### TASK TO CARRY OUT
Where an entry contains an image, skip the image and print the rest exactly.

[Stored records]
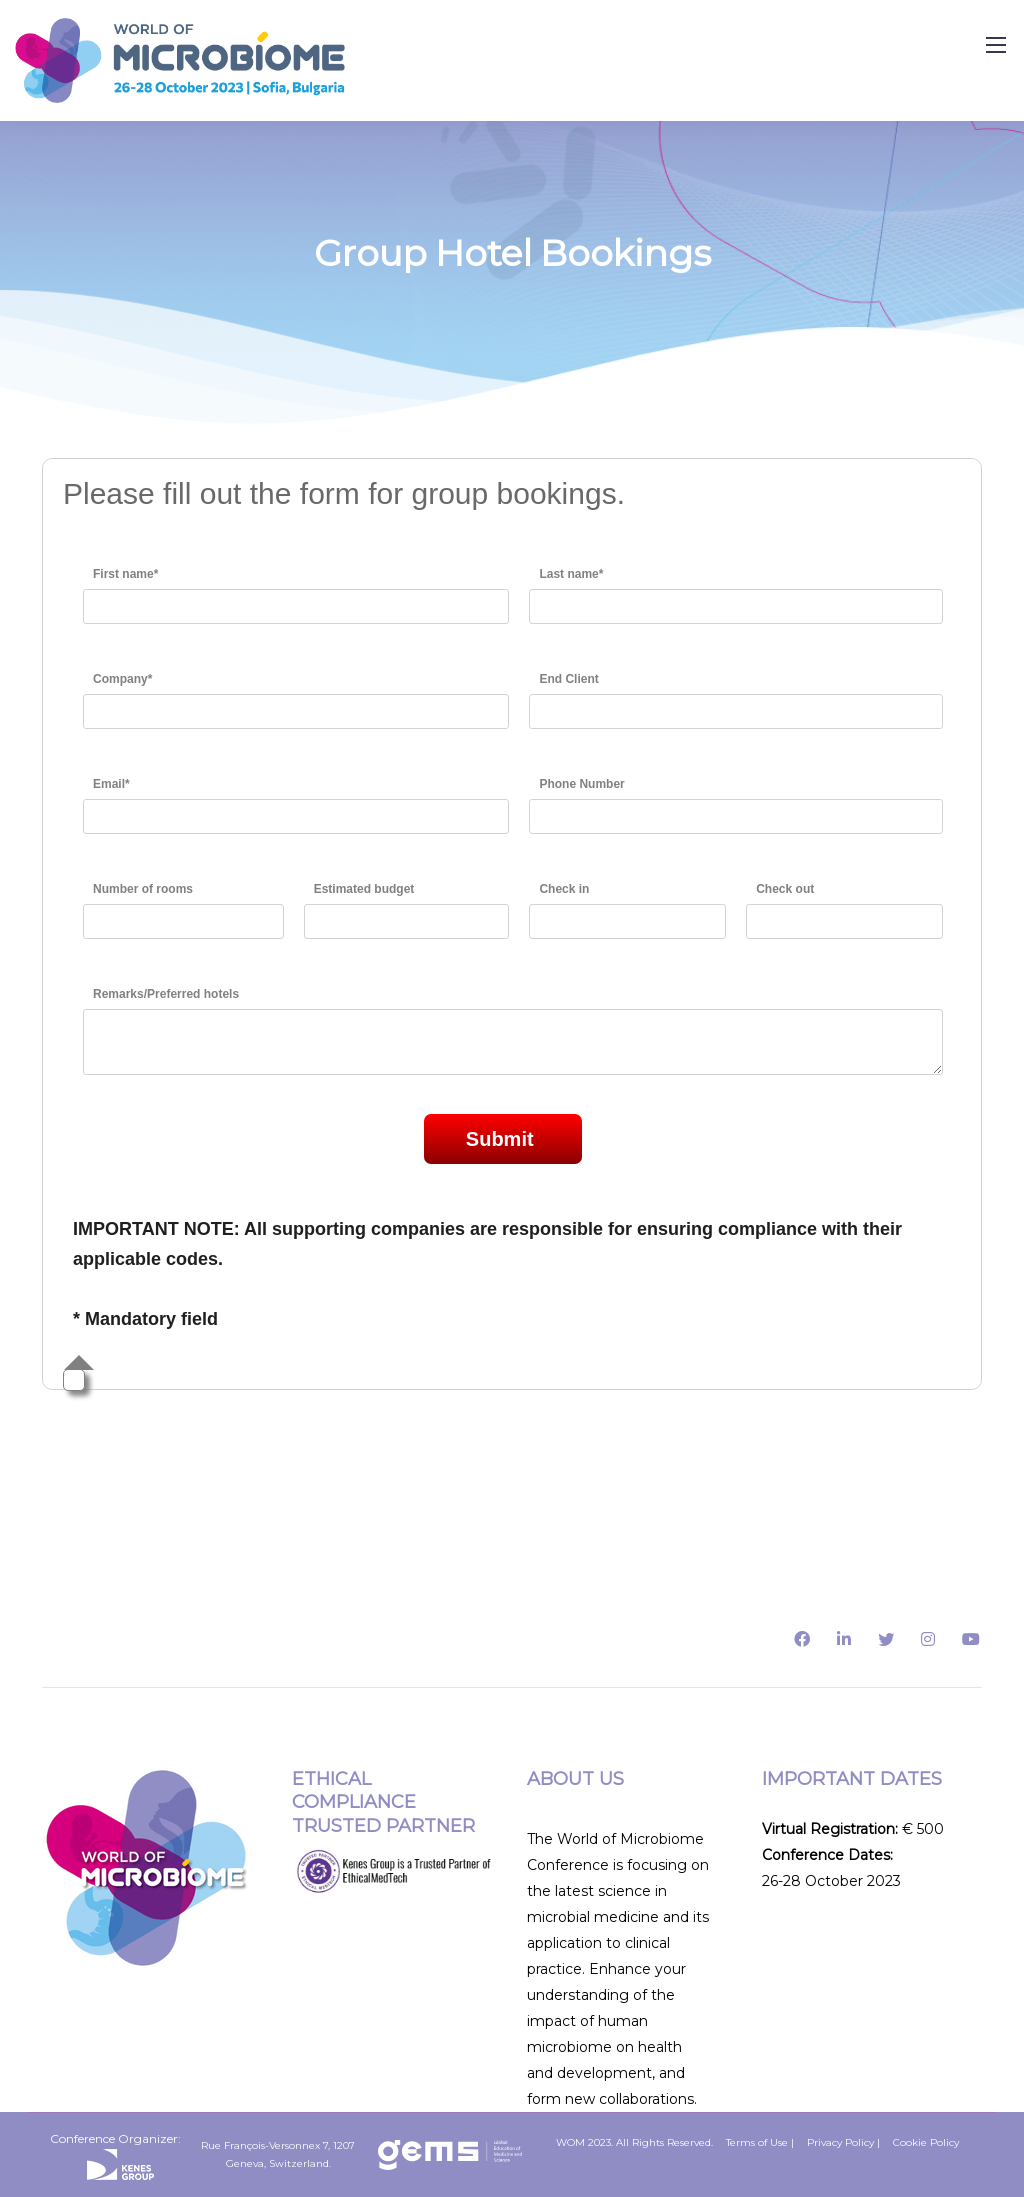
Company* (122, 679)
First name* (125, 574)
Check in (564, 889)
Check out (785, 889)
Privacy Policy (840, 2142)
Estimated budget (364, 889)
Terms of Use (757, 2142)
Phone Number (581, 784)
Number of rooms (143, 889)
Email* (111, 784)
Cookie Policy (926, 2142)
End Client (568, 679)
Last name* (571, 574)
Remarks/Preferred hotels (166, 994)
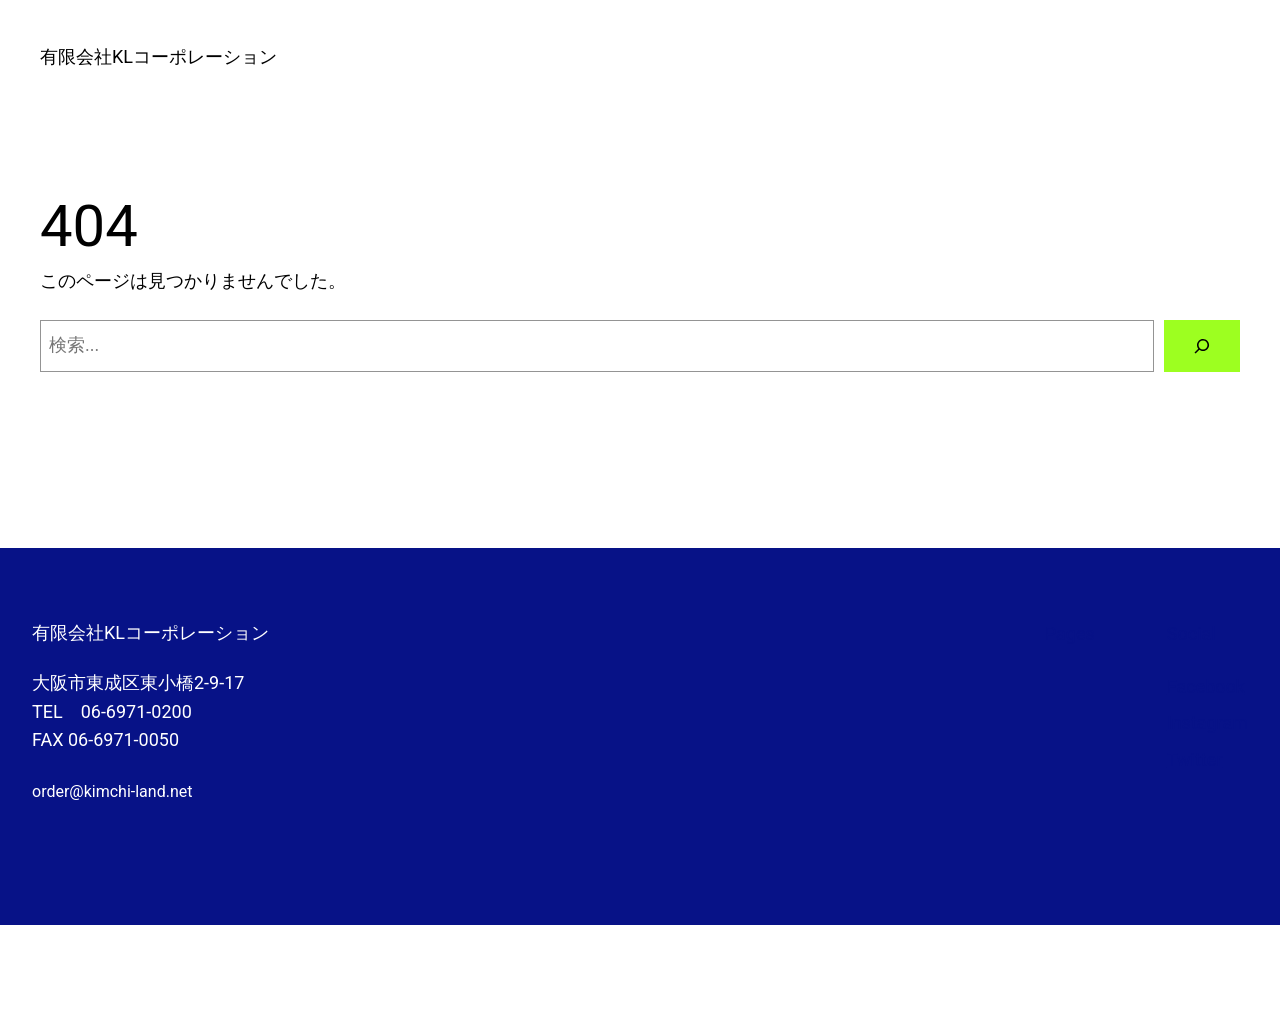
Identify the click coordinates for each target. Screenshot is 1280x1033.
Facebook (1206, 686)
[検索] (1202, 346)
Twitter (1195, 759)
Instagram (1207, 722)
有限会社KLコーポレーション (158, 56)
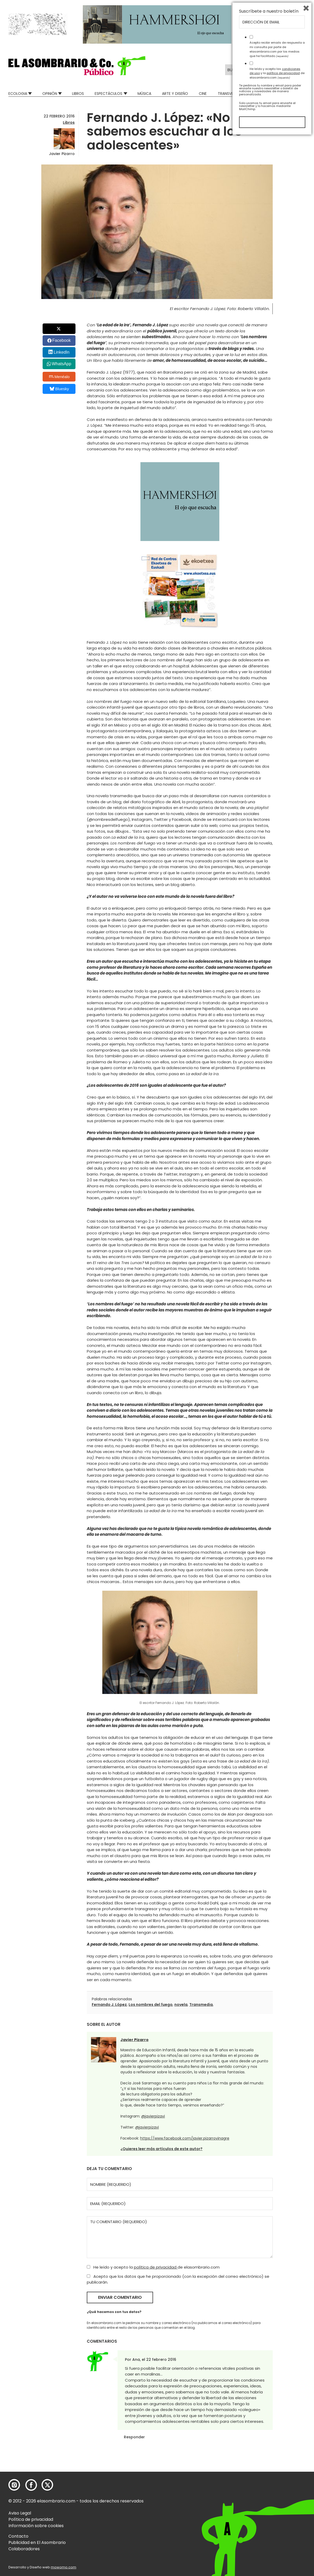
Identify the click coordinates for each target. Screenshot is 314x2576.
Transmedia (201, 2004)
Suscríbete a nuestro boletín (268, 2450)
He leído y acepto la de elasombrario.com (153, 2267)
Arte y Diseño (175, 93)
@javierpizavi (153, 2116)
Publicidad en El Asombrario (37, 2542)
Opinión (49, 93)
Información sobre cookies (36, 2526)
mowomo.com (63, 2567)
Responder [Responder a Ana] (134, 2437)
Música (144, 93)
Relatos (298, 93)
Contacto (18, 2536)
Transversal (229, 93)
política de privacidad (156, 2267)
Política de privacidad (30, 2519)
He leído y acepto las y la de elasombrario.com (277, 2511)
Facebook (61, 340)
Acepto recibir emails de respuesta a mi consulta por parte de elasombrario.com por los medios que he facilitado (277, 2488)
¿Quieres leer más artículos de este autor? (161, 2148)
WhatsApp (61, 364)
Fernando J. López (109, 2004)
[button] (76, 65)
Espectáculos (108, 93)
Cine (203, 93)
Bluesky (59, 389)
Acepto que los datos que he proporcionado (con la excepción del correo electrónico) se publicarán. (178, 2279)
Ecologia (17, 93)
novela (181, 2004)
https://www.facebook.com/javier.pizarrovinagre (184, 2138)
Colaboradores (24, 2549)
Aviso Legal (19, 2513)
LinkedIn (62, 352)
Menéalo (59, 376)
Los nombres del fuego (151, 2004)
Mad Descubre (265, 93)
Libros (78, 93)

### SOLUTION TO THE PROBLEM
Company* (122, 679)
First name* (125, 574)
Check in (564, 889)
Check out (785, 889)
Privacy Policy (840, 2142)
Estimated budget (364, 889)
Terms of Use (757, 2142)
Phone Number (581, 784)
Number of rooms (143, 889)
Email* (111, 784)
Cookie Policy (926, 2142)
End Client (568, 679)
Last name* (571, 574)
Remarks/Preferred hotels (166, 994)
Identify the click coordinates for each target. Screenshot is 1280x1033.
Facebook (1206, 686)
[検索] (1202, 346)
Twitter (1195, 759)
Instagram (1207, 722)
有限会社KLコーポレーション (158, 56)
Identify the click coordinates for each target. Screenshot is 314x2576.
Transmedia (201, 2004)
Suscríbete a nuestro boletín (268, 2450)
He leído y acepto la de elasombrario.com (153, 2267)
Arte y Diseño (175, 93)
@javierpizavi (153, 2116)
Publicidad en El Asombrario (37, 2542)
Opinión (49, 93)
Información sobre cookies (36, 2526)
mowomo.com (63, 2567)
Responder [Responder a Ana] (134, 2437)
Música (144, 93)
Relatos (298, 93)
Contacto (18, 2536)
Transversal (229, 93)
política de privacidad (156, 2267)
Política de privacidad (30, 2519)
He leído y acepto las y la de elasombrario.com (277, 2511)
Facebook (61, 340)
Acepto recibir emails de respuesta a mi consulta por parte de elasombrario.com por los medios que he facilitado (277, 2488)
¿Quieres leer más artículos de este autor? (161, 2148)
WhatsApp (61, 364)
Fernando J. López (109, 2004)
[button] (76, 65)
Espectáculos (108, 93)
Cine (203, 93)
Bluesky (59, 389)
Acepto que los datos que he proporcionado (con la excepción del correo electrónico) se publicarán. (178, 2279)
Ecologia (17, 93)
novela (181, 2004)
https://www.facebook.com/javier.pizarrovinagre (184, 2138)
Colaboradores (24, 2549)
Aviso Legal (19, 2513)
LinkedIn (62, 352)
Menéalo (59, 376)
Los nombres del fuego (151, 2004)
Mad Descubre (265, 93)
Libros (78, 93)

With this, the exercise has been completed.